15. Dimly she realized that a struggle was going on near her. She heard the noise of a blow, and Ward Minogue cried out in great pain and staggered away.

Frank, she thought with tremulous joy. Helen felt herself gently lifted and knew she was in his arms. She sobbed in relief. He kissed her eyes and lips and he kissed her half-naked breast. She held him tightly with both arms, weeping, laughing, murmuring she had come to tell him she loved him. (p. 202-3)

This tender moment came immediately prior to the rape.

16. The rooms were cold. Ida always shut off the radiators when she went down and lit them again in the late afternoon about an hour before Helen returned. Now the house was too cold. Morris turned on the stopcock of the bedroom radiator, then found he had no match in his pocket. He got one in the kitchen.

Under the covers he felt shivery. He lay under two blankets and a quilt yet shivered. He wondered if he was sick but soon fell asleep. He was glad when he felt sleep come over him, although it brought night too quickly. (p. 208)

This is where Morris turns on the gas, but doesn't light it. This is the place to look if you question whether Morris tried to commit suicide.

17. Her lips quivered. "Don't speak to me," she said, in a voice choked with contempt. "I don't want your apologies. I don't want to see you, and I don't want to know you. As soon as my father is better, please leave. You've helped him and my mother and I thank you for that, but you're no help to me. You make me sick."

The door banged behind her. (p. 223)

Above is Helen's response to Frank one of the times when he tries to apologize.

18. “What would you expect to get from this--virtue?”

“I already said why--I owe something to Morris.”

“For what? Taking you into his stinking store and making a prisoner out of you?” (p.289)

This quotation of Helen refers to both the motif of prison and the imagery of smells. See Symbolism, Motifs, Imagery for more.

19. Then one day, for no apparent reason he could give, though the reason felt familiar, he stopped climbing up the air shaft to peek at Helen, and he was honest in the store. (p. 292)

This is the turning point in Frank’s journey from being a wannabe gangster to being like Morris Bober.

20. Unlocking the door, he let her in. The Polish dame complained he had kept her waiting too long in the cold. He sliced a role for her, wrapped it, and rang up three cents.

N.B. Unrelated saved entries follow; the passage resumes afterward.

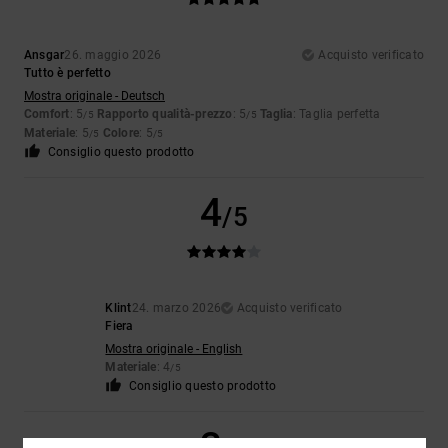
Ansgar
26. maggio 2026
Acquisto verificato
Tutto è perfetto
Mostra originale - Deutsch
Comfort
: 5
Rapporto qualità-prezzo
: 5
Taglia
: Taglia perfetta
/5
/5
Materiale
: 5
Colore
: 5
/5
/5
Consiglio questo prodotto
4
/5
Klint
24. marzo 2026
Acquisto verificato
Fiera
Mostra originale - English
Materiale
: 4
/5
Consiglio questo prodotto
3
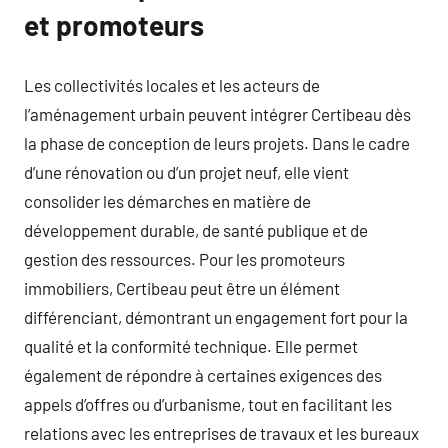
et promoteurs
Les collectivités locales et les acteurs de
l’aménagement urbain peuvent intégrer Certibeau dès
la phase de conception de leurs projets. Dans le cadre
d’une rénovation ou d’un projet neuf, elle vient
consolider les démarches en matière de
développement durable, de santé publique et de
gestion des ressources. Pour les promoteurs
immobiliers, Certibeau peut être un élément
différenciant, démontrant un engagement fort pour la
qualité et la conformité technique. Elle permet
également de répondre à certaines exigences des
appels d’offres ou d’urbanisme, tout en facilitant les
relations avec les entreprises de travaux et les bureaux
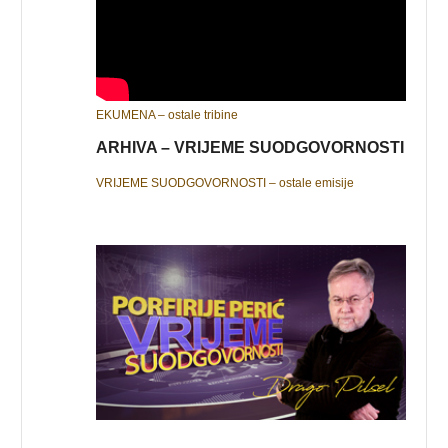
EKUMENA – ostale tribine
ARHIVA – VRIJEME SUODGOVORNOSTI
VRIJEME SUODGOVORNOSTI – ostale emisije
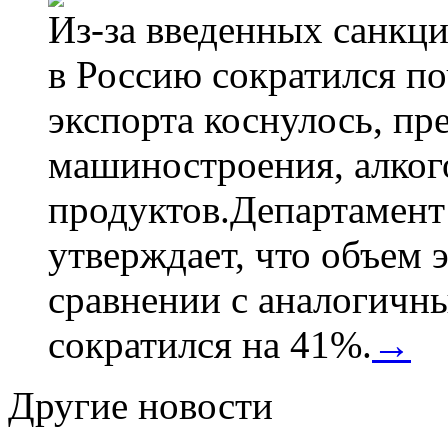
Из-за введенных санкци
в Россию сократился по
экспорта коснулось, пр
машиностроения, алког
продуктов.Департамент
утверждает, что объем 
сравнении с аналогичн
сократился на 41%.
→
Другие новости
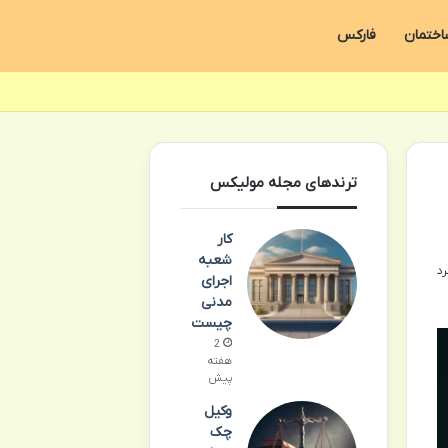
اختمان
فارکس
ترندهای مجله مولیکس
کار
شعبه
اجرای
مدنی
چیست
2
هفته
پیش
وکیل
چک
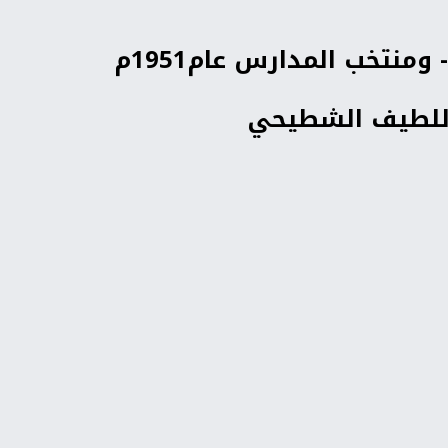
نتخب المدارس عام1951م
 اللطيف الشطيحي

At seven, standing by the window, he saw Nick, a new father, come out of the hall and run around the corner. Frank hid behind the paper and soon saw him return, carrying a bag of groceries he had bought in Taast's store. Nick ducked into the hallway and Frank felt bad.

"I think I will make this joint into a restaurant."

After he had mopped the kitchen floor and swept the store, Breitbart appeared, dragging his heavy boxes. Lowering the cartons of bulbs to the floor, the peddler took off his derby and wiped his brow with a yellowed handkerchief.

"How's it going?" Frank asked.


Breitbart drank the tea and lemon that Frank cooked up for him, meanwhile reading his Forward. (p. 295-6)

Compare the above to the first few pages of the novel and you will feel almost like you are reading about the same events twice. Frank's life is almost exactly like Morris's was.